Verizon to Purchase Yahoo’s Core Business for $4.8 Billion
According to multiple reports, Verizon Wireless will announce as soon as Monday morning that it will acquire Yahoo’s core business for $4.8 billion. The firm will combine Yahoo with AOL, another former Internet giant, bolstering its digital media and advertising offerings.
The New York Times, The Wall Street Journal, Bloombergand other news agencies have all confirmed the deal, which represents an astonishing fall from grace from a firm that was worth over $125 billion at the height of the Dot Com boom.
According to these reports, Verizon will acquire Yahoo’s core business, which stumbled badly in the wake of competition from companies such as Google and Facebook and long ago lost its crown as the king of Internet content discovery. It will also acquire some real estate assets, while some Yahoo intellectual property will be sold separately, and presumably to another buyer. AT&T, Quicken Loans founder Dan Gilbert, Vector Capital Management, and TPG, were all said to have actively sought acquiring Yahoo.
Today, of course, Yahoo’s core business represents just a tiny portion of the Yahoo corporate entity: The bulk of its assets come in the form of an investment in the China-based e-commerce firm Alibaba, which is said to be worth an astonishing $41 billion. Yahoo’s other assets include Yahoo Japan and a small portfolio of patents.

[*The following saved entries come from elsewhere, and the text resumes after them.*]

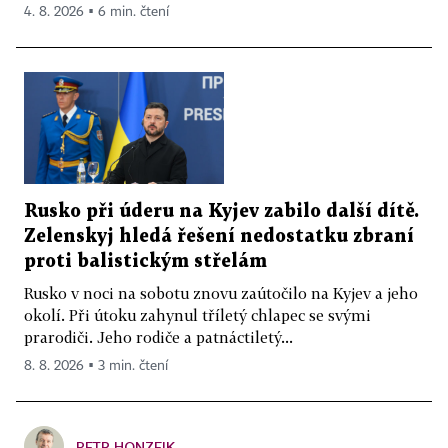
4. 8. 2026 ▪ 6 min. čtení
Rusko při úderu na Kyjev zabilo další dítě.
Zelenskyj hledá řešení nedostatku zbraní
proti balistickým střelám
Rusko v noci na sobotu znovu zaútočilo na Kyjev a jeho
okolí. Při útoku zahynul tříletý chlapec se svými
prarodiči. Jeho rodiče a patnáctiletý...
8. 8. 2026 ▪ 3 min. čtení
PETR HONZEJK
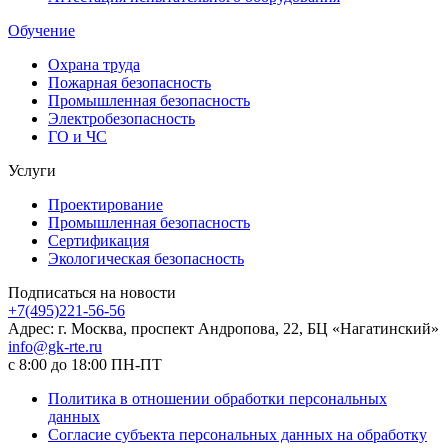
Обучение
Охрана труда
Пожарная безопасность
Промышленная безопасность
Электробезопасность
ГО и ЧС
Услуги
Проектирование
Промышленная безопасность
Сертификация
Экологическая безопасность
Подписаться на новости
+7(495)221-56-56
Адрес: г. Москва, проспект Андропова, 22, БЦ «Нагатинский»
info@gk-rte.ru
с 8:00 до 18:00 ПН-ПТ
Политика в отношении обработки персональных
данных
Согласие субъекта персональных данных на обработку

But with the Internet and media portions of the company being sold off to Verizon, Yahoo as we know it will change hands. And it will lose its current CEO, Marissa Mayer, who is reportedly not joining Verizon. She will receive a $57 million severance payout, bringing her total cost to Yahoo to over $220 million.
As you may recall, Microsoft CEO Steve Ballmer attempted to purchase the flailing Yahoo in 2007 for $44.6 billion, a deal that would have been Microsoft’s biggest, by far, at that time. But Yahoo’s then-CEO (and Yahoo co-founder) Jerry Yang rebuffed the offer. He later stepped down because of shareholder anger with his inaction.
Microsoft dodged a bullet: Yahoo has fallen much further since that time, and while current CEO Marissa Mayer is a media darling, she’s done nothing to turn around Yahoo in her four years at the company.
Indeed, the only reason that Yahoo still exists is that it purchased 40 percent of then-little-known Alibaba in 2005 for $1 billion in cash. Despite only owning 15 percent of Alibaba today, that investment is now worth north of $40 billion. In a last ditch effort to save Yahoo, Ms. Mayer tried to sell off the firm’s Alibaba assets, but the tax bill was too onerous. So Yahoo began the ugly process of looking for a suitor instead.